The weather, currently.
A nice Friday on the way! The disturbance that brought the rain earlier today will exit east, allowing a ridge of high pressure to build in and promoting a dry and pleasant day. Friday morning will be bright, with sunny skies and a wake-up temperature near 14°C. There will be some scattered clouds for the afternoon, but overall a great close to the week. The high 22°C. There will be a moderate breeze from the west 20-40km/h and the UV index will be 8 or very high.
Friday Night: Partly cloudy with a low of 14°C.

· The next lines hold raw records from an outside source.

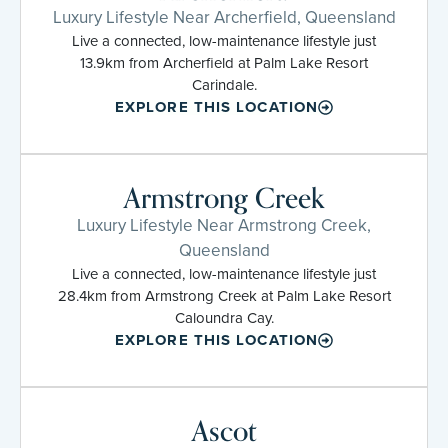
Luxury Lifestyle Near Archerfield, Queensland
Live a connected, low-maintenance lifestyle just
13.9km from Archerfield at Palm Lake Resort
Carindale.
EXPLORE THIS LOCATION
Armstrong Creek
Luxury Lifestyle Near Armstrong Creek,
Queensland
Live a connected, low-maintenance lifestyle just
28.4km from Armstrong Creek at Palm Lake Resort
Caloundra Cay.
EXPLORE THIS LOCATION
Ascot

Side Note: The next system that moves in is tracking further south of our region now, improving our overall weekend forecast. Saturday should be dry with just a few scattered afternoon showers.
What you need to know, currently.
Los Alamos, New Mexico sits on one of the four mesas of the Pajarito Plateau. It’s a strange town—the birthplace of the atomic bomb laid out as a strip mall, where a storefront labeled “News From Mars” plays slideshows from the rover down the street from a Subway sandwich shop. It’s in the middle of the most beautiful part of the country I’ve ever seen, but it’s also one of two sites in the United States that manufacture plutonium cores for bombs and it’s quite vulnerable to wildfires.
New Mexico’s fire season started early this year. Climate change has contributed to a long term drought in the region, which has been exacerbated by La Niña and in April a prescribed burn at Hermit’s Peak grew beyond firefighters capacity to control. Some of this is because of overactive fire suppression, which has allowed the forests’ undergrowth to turn the woods into a tinderbox.
“Many of these forests, naturally speaking, are adapted to burn,” fire ecologist, Blanca Cespedes, told the New York Times. “Fire suppression policies have allowed us to live in this territory, but also created a forest that is hyper-dense in fuels.”